A longtime worker for a Catholic health care system in the Northwest sued the organization Thursday, saying its employee insurance plan refused to cover gender-reassignment surgery for her teenage son.
The American Civil Liberties Union of Washington filed the discrimination lawsuit against PeaceHealth in federal court on behalf of Cheryl Enstad of Bellingham and her son, Paxton Enstad, 17. She said she and her husband eventually took out a second mortgage and dipped into Paxton's college fund to pay more than $10,000 for his surgery last fall.
"PeaceHealth was telling me my son was undeserving of medical care simply because he's transgender," Cheryl Enstad told a news conference Thursday. "It's heartbreaking. It is not fair."
The lawsuit cites violations of the federal Affordable Care Act as well as Washington state anti-discrimination law.
PeaceHealth is a nonprofit based in Vancouver, Washington, and operates 10 medical centers in Oregon, Washington and Alaska. A statement issued by the company did not address whether its self-funded health plan for employees covers gender reassignment surgery. A PeaceHealth spokesman, Jeremy Rush, said he was seeking more information about its policies and what happened in the Enstads' case.
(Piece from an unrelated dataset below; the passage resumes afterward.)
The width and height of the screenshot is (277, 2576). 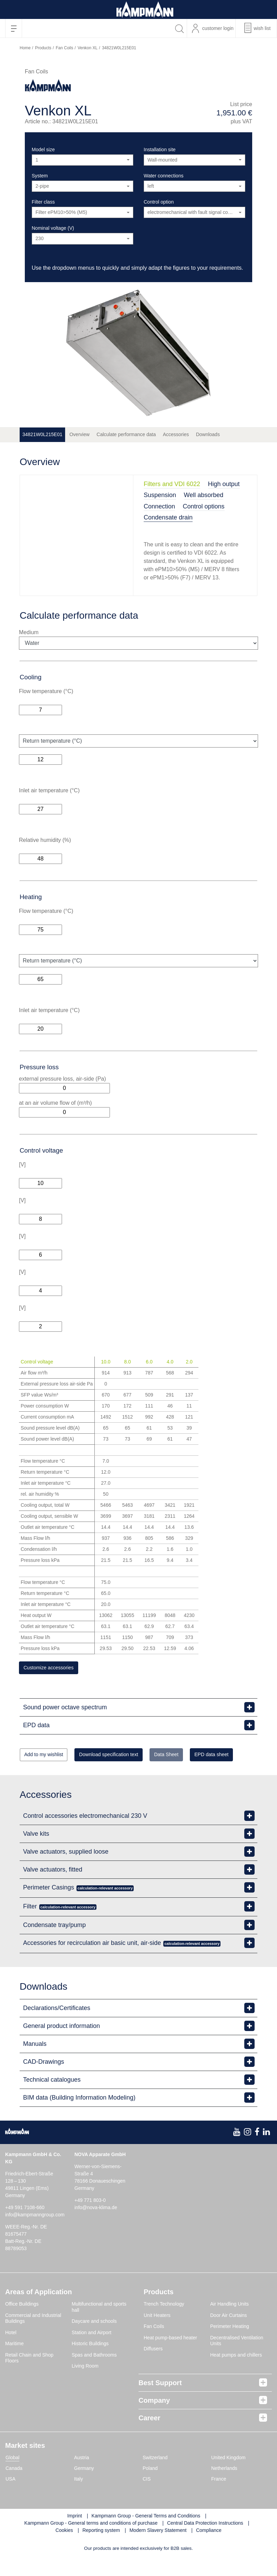 I want to click on 34821W0L215E01, so click(x=42, y=434).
"PeaceHealth is committed to creating an inclusive healthcare environment," the statement said. "Throughout our 126-year heritage, we have been dedicated to embracing and celebrating the diversity of our communities, our caregivers and the individuals we are privileged to serve."
In 2014, Washington Insurance Commissioner Mike Kreidler told health insurance carriers in Washington that the carriers regulated by his office must cover such transgender care if they also cover medically necessary care for others. Because it's self-funded, PeaceHealth's plan is not regulated by the commissioner's office, but the ACLU chapter says the plan's exclusions for gender reassignment surgery nevertheless violate the state and federal laws.
The plan was administered by Regence Insurance until it switched to Aetna this year. Both have policies of covering medically necessary gender reassignment surgeries, the lawsuit said, but PeaceHealth has instructed them not to cover the procedures.
Cheryl Enstad said in the lawsuit that she was a medical social worker at PeaceHealth St. Joseph Medical Center in Bellingham from 1996 until last April. She continues working there on an on-call basis.
She was stunned to learn PeaceHealth wouldn't cover Paxton's chest-reconstruction surgery, which his doctors had determined was medically necessary to treat his gender dysphoria and its effects, including severe depression, she said.
Paxton began suffering from depression, anxiety and lack of sleep when he started going through puberty at age 11. He wore a chest binder almost around the clock to flatten his chest, even though it can restrict breathing and cause long-term medical problems, the lawsuit says.
"Existing in a body that didn't feel like mine was unbearable," he told reporters.
The surgery improved his life dramatically, he said. He no longer hides in his room or hunches, trying to hide his breasts under many layers of clothing, and he has started swimming again.
"It definitely was a weight lifted — literally and metaphorically," he said. "They removed six pounds."
Paxton said he feels privileged to have the support of his parents — his father, Mark, a yacht technician in Bellingham, repeatedly said during the news conference how proud he is of his son — and the family resources to be able to pay for the surgery out of pocket. But, he said, he wanted to file the lawsuit to ensure others have access to such care if they need it.
"It's just really important and life-saving," he said.